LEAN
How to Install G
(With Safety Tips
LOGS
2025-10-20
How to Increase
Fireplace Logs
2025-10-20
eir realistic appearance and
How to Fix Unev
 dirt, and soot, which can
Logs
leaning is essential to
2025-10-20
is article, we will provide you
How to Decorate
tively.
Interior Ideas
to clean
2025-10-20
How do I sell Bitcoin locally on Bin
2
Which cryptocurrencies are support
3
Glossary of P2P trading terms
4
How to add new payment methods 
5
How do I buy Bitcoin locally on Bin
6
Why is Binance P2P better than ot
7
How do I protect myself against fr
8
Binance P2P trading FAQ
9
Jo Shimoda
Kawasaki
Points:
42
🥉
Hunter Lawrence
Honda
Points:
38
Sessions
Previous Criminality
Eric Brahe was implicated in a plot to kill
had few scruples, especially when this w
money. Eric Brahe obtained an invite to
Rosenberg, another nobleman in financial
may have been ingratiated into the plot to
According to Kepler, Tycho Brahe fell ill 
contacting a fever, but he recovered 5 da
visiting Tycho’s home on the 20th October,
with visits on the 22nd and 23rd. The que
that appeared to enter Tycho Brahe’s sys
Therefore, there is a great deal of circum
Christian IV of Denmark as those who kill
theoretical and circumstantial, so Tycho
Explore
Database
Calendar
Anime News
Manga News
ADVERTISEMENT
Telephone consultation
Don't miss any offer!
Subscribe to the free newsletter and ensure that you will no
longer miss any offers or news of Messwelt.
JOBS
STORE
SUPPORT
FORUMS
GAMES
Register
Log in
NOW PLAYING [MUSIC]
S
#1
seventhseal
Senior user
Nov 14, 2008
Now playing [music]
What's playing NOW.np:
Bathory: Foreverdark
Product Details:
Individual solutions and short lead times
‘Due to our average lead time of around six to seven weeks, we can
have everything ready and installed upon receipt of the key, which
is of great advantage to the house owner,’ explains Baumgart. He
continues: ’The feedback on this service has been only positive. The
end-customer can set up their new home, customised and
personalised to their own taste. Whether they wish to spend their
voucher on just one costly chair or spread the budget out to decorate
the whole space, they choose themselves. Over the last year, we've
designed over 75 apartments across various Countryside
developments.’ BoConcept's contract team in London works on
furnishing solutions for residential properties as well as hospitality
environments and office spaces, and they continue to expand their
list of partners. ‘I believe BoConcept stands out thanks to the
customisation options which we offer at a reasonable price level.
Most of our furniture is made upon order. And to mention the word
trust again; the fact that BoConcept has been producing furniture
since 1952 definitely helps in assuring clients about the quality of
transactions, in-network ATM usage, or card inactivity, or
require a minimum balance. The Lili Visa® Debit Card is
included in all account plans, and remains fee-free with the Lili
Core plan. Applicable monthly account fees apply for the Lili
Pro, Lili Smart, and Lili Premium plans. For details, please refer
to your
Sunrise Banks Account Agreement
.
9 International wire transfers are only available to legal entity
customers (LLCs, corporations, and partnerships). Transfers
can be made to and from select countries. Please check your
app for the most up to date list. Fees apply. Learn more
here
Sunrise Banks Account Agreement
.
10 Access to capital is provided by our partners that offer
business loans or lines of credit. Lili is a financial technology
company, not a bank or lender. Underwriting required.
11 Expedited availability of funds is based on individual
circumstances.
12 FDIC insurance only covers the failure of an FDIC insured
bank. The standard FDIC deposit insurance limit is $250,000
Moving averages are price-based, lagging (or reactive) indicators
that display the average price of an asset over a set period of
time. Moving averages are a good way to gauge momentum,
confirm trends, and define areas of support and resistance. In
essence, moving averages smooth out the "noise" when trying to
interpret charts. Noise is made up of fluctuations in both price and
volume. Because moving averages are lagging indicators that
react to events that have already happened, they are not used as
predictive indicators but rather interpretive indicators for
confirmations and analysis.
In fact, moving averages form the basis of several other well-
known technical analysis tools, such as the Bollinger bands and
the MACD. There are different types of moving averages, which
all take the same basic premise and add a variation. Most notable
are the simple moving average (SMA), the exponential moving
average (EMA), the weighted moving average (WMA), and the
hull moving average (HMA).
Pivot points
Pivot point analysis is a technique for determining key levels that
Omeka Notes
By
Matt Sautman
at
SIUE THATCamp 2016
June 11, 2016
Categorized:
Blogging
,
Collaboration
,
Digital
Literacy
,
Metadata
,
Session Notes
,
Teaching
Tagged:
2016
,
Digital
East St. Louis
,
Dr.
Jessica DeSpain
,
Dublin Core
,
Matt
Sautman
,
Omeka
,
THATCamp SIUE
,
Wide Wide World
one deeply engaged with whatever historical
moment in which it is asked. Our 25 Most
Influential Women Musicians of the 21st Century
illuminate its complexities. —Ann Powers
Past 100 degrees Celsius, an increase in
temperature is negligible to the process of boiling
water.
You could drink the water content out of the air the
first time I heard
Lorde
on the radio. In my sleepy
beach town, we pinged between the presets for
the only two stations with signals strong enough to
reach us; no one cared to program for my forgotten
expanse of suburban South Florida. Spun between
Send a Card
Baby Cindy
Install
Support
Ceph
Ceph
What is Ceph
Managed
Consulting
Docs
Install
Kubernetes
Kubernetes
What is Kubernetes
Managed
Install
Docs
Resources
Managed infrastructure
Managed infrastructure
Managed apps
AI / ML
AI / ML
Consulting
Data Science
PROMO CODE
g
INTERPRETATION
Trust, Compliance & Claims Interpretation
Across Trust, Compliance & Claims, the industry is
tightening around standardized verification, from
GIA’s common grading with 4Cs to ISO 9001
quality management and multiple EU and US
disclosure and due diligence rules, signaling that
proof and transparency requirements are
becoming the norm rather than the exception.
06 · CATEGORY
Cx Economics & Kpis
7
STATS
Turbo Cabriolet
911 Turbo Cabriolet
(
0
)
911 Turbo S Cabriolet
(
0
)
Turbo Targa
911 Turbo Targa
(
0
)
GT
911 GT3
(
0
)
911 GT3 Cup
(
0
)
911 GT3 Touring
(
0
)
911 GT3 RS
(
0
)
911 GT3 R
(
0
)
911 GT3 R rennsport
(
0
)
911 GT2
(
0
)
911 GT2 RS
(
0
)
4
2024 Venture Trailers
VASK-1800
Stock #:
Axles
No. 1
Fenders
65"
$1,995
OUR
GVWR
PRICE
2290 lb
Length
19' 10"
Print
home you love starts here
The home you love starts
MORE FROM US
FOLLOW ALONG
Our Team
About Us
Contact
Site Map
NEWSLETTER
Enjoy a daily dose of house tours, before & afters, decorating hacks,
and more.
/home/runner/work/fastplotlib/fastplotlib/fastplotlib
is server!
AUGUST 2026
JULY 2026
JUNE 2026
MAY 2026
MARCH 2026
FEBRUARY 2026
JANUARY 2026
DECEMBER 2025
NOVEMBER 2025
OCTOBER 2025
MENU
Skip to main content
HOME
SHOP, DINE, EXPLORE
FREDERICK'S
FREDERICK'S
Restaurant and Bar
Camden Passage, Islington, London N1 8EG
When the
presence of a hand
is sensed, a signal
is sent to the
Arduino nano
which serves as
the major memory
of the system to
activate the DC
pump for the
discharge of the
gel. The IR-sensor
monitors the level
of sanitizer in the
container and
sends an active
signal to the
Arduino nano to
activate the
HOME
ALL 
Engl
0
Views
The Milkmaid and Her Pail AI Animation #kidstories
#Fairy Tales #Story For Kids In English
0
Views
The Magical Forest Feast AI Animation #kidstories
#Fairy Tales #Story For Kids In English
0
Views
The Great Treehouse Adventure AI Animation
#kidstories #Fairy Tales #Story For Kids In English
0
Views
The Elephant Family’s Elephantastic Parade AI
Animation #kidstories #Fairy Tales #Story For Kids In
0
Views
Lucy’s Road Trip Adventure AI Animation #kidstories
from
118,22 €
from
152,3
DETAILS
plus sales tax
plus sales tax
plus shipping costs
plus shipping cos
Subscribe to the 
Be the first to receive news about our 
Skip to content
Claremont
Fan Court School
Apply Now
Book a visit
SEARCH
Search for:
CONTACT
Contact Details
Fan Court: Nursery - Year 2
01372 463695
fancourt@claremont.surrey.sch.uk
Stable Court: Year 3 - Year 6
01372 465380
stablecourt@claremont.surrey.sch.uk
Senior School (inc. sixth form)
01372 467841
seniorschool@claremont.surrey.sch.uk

====

Work instruction » Reproduce the lines above, beginning at the line with "You could drink" and stopping after the line with "reach us; no", exactly as they are.

Output »
You could drink the water content out of the air the
first time I heard
Lorde
on the radio. In my sleepy
beach town, we pinged between the presets for
the only two stations with signals strong enough to
reach us; no one cared to program for my forgotten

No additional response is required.